Yesterday, Lucy lost her fight. After a measly 13 months here at The Golden Carrot, during which she bloomed into a beautiful mare from the sick and emaciated horse who weakly exited the trailer, Mother Nature gave her notice, and nothing she or we could do would change the verdict.

 

With your help, and Nature’s kindness, we were able to give Lucy the love, food, and companionship she’d been deprived of for so long. But nothing beats cancer, and we knew from the start her time here would be limited. A very elderly mare, missing teeth, truly skin and bones, also had a huge tumor at her right jawline, and many more under her tail. No one who saw her thought she would make it. She came to us in November of 2015, cold hitting hard, and the veterinarian, farrier, chiro, volunteers and I all winced, wondering how she was still on her feet. The doc said she needed some work on the teeth she had left, but she was just too frail to sedate right away.

 

Thirty days in, despite a great display of energy, and clear delight in her herd, Lucy developed a stenchy discharge from one nostril. Huge gobs of mucous which smelled to high heaven dripped constantly, and she wiped her nose on her legs till a crust developed. The doc was afraid it might be a rotten tooth, but admitted none felt the least bit loose. We started antibiotic therapy, but he warned me that if it was a tooth, unless the tooth was removed the infection would come back quickly when we stopped. Since he had to sedate her to check the teeth, he floated her earlier than we expected. And discharge or not, Lucy never met any kind of food she wouldn’t eat. All told, we gave her antibiotics for FOUR MONTHS! I’d NEVER used antibiotics for such a period ... but she showed no ill effects. Then, in March, I realized two days in a row her nose was dry as she nibbled her morning cookie off my hand.
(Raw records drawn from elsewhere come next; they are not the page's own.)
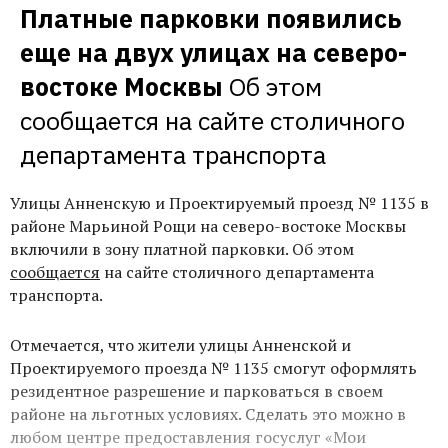
Платные парковки появились 
еще на двух улицах на северо-
востоке Москвы
Об этом 
сообщается на сайте столичного 
департамента транспорта
Улицы Анненскую и Проектируемый проезд № 1135 в
районе Марьиной Рощи на северо-востоке Москвы
включили в зону платной парковки. Об этом
сообщается
на сайте столичного департамента
транспорта.
Отмечается, что жители улицы Анненской и
Проектируемого проезда № 1135 смогут оформлять
резидентное разрешение и парковаться в своем
районе на льготных условиях. Сделать это можно в
любом центре предоставления госуслуг «Мои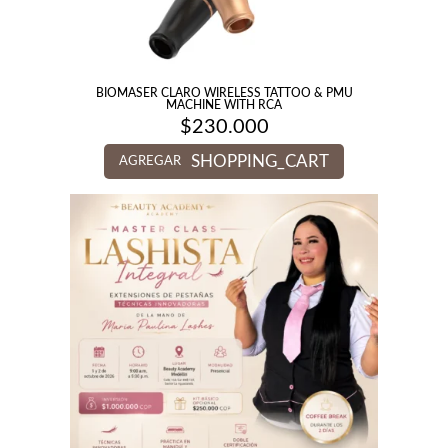
BIOMASER CLARO WIRELESS TATTOO & PMU
MACHINE WITH RCA
$
230.000
SHOPPING_CART
AGREGAR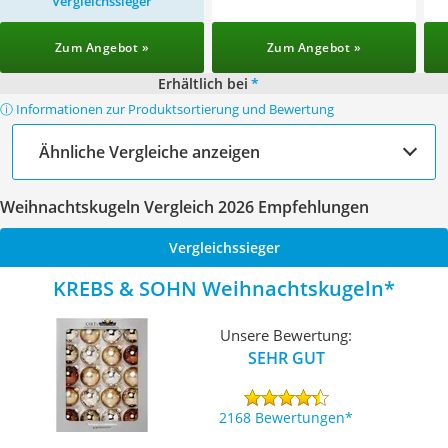
Vergleichssieger
Zum Angebot »
Zum Angebot »
Erhältlich bei
*
ⓘ Informationen zur Produktsortierung und Bewertung
Ähnliche Vergleiche anzeigen
Weihnachtskugeln Vergleich 2026 Empfehlungen
Vergleichssieger
KREBS & SOHN Weihnachtskugeln
Unsere Bewertung:
SEHR GUT
2168 Bewertungen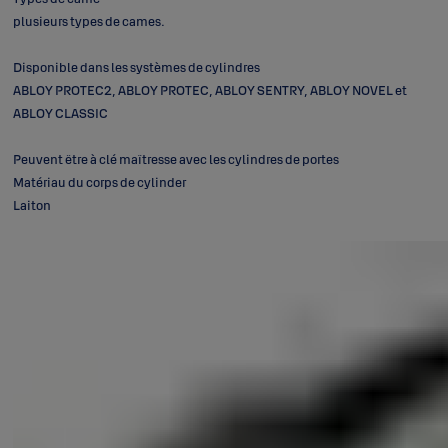
plusieurs types de cames.
Disponible dans les systèmes de cylindres
ABLOY PROTEC2, ABLOY PROTEC, ABLOY SENTRY, ABLOY NOVEL et
ABLOY CLASSIC
Peuvent être à clé maîtresse avec les cylindres de portes
Matériau du corps de cylinder
Laiton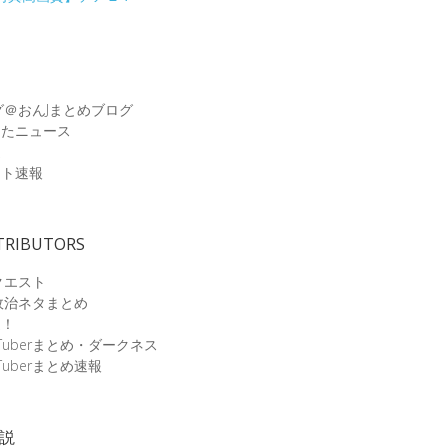
グ＠おんJまとめブログ
めたニュース
速
ット速報
TRIBUTORS
クエスト
政治ネタまとめ
速！
Tuberまとめ・ダークネス
Tuberまとめ速報
小説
I kept up the twice daily antibios for 12 more days. And then stopped. And I swear I held my breath for a week .... but no return of discharge, and continued appetite and perkiness said that our girl had actually pulled through.

She started to lose that thick haircoat - TONS of hair - and underneath, thru the summer, we saw her blossom. She was satiny, and slightly ‘fleabitten’ with some funny blotches. Who knows what she was, breed wise - Her body seemed sort of Thoroughbred-y to me; her face small and delicate; she had vertical dark and light stripes on her hoofs like an Appy - and none of that mattered - she was truly beautiful. The Appy blood I suspected probably explained her stubborn will to live...
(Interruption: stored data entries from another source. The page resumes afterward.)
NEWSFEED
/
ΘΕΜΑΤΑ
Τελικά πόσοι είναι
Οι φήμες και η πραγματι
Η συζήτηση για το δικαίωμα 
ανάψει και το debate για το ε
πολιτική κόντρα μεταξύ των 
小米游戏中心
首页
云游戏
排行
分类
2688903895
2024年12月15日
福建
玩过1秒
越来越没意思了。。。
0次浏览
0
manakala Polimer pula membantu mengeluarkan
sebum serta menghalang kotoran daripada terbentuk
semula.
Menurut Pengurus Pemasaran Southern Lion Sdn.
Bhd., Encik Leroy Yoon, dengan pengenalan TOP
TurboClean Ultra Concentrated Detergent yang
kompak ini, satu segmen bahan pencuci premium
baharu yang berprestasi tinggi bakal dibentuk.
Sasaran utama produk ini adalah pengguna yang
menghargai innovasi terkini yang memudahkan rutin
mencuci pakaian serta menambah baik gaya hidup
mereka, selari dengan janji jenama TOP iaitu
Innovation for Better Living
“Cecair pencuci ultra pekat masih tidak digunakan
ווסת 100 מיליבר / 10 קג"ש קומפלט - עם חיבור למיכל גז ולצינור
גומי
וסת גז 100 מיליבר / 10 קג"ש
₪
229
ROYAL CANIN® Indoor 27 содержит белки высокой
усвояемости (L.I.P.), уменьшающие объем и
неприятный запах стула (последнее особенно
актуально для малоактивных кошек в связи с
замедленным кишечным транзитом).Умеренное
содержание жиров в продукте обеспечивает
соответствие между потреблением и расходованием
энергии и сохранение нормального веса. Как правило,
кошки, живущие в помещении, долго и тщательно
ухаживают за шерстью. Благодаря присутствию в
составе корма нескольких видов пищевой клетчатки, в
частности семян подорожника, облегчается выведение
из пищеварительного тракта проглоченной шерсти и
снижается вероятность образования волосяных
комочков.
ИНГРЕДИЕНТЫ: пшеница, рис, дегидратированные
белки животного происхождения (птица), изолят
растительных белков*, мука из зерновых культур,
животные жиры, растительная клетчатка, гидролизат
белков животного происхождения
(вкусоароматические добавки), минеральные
She was, as long as she could see her friends Pepe and Keller, always calm and seemed almost half asleep as she stood head to tail with Keller. If she slept, and they wandered off, when she awoke she cried to heaven and ran frantically till she found them.
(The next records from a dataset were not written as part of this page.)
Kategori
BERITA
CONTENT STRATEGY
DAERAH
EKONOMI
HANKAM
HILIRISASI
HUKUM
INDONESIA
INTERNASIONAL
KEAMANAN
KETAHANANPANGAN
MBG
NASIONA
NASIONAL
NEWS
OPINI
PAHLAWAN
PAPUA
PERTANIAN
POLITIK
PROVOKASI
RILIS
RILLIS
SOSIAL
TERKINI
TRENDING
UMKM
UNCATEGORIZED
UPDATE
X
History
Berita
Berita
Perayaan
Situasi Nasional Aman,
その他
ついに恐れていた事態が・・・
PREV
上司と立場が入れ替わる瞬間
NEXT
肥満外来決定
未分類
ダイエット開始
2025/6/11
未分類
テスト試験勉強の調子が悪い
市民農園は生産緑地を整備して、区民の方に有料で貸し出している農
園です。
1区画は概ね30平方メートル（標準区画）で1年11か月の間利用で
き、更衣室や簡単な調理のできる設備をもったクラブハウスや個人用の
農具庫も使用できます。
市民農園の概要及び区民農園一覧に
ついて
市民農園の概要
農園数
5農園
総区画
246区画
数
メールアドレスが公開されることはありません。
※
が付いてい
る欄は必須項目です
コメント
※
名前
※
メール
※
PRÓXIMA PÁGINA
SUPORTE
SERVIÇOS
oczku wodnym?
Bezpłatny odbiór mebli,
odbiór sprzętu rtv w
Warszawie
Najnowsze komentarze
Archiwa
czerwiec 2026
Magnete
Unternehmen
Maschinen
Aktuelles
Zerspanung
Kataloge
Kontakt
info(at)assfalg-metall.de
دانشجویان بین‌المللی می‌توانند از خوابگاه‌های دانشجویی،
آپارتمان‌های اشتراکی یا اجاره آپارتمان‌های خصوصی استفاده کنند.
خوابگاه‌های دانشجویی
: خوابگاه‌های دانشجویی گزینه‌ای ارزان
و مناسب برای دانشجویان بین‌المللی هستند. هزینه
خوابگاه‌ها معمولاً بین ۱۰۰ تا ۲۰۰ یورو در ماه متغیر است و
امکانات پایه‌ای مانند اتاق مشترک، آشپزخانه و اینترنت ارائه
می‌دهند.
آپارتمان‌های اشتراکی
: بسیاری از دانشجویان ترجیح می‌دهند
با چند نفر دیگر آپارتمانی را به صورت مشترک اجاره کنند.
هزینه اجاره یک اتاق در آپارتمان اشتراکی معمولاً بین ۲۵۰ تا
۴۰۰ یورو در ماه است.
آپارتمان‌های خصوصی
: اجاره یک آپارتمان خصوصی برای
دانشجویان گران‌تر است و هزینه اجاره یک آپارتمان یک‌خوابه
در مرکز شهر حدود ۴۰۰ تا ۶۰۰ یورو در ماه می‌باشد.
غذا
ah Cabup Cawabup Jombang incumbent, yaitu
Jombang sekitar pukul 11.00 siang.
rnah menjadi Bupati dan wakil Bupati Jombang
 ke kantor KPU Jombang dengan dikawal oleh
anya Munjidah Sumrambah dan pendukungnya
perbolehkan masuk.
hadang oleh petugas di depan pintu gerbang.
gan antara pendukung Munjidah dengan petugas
She loved her herd most - they gave her a reason to live, and even brief separations were hard for her. I was glad I didn’t have to take her to a clinic for a tooth extraction... She never approached me - of course Pepe and Keller did, and she would trail a distance behind, and stand aloof. When I came each night with her second bucket, I would tap the wall to let her know I was there (she was never watching, and I don’t think her hearing was all that good), and she would turn her head away, out of the feed bowl, and back once I poured her second bucket in. She never looked at me. She tolerated me; she tried to cooperate with the farrier despite a bum hip and abscessy front feet; she endured the vet; she took her meds. Toward the end, she would stand at her stall gate, give me a sweet and gentle look, and try to con me that I’d forgotten to give her a cookie. But she really didn’t ever trust people again. I think she watched always expecting something bad - while she’d been well trained, and probably loved in her lifetime, that last ‘home’ brought her too close to death thru neglect. She knew what they should have been doing. She knew she didn’t deserve being left without food or care. So, not knowing how to prevent it, she planned for it to happen again - she ate EVERYTHING she could get near, even with those missing teeth very efficient and determined. And she stayed with her herd ... they were safety and life to her.

Nature was kind enough to let her heal, mostly, and give her the herd she longed for. But her time was limited from the start, and she was called home to heaven yesterday. I had such great respect for her grit, her determination to survive and be part of her herd. I think that all of us should be proud of what we accomplished with Lucy - given more time and her kind nature, I think she would have come back to loving people too, but at least we were able to make up for the horrors she’d gone through.

This morning, Keller spent some time snuffling over me, instead of heading out for breakfast right away. I think he misses her. I know I do.